◆ Source records
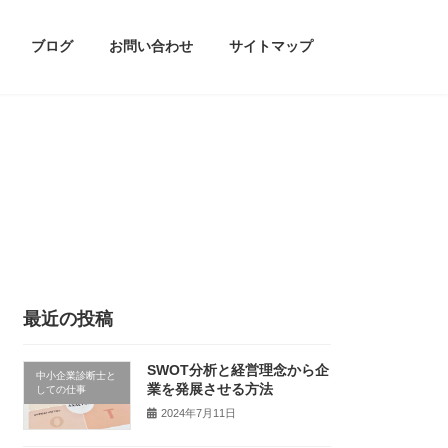
ブログ
お問い合わせ
サイトマップ
最近の投稿
SWOT分析と経営理念から企
中小企業診断士と
業を発展させる方法
しての仕事
2024年7月11日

◆ WHAT TO DO
Please return the entries above exactly as they appear, but without the pictures.

◆ SOLUTION
ブログ
お問い合わせ
サイトマップ
最近の投稿
SWOT分析と経営理念から企
中小企業診断士と
業を発展させる方法
しての仕事
2024年7月11日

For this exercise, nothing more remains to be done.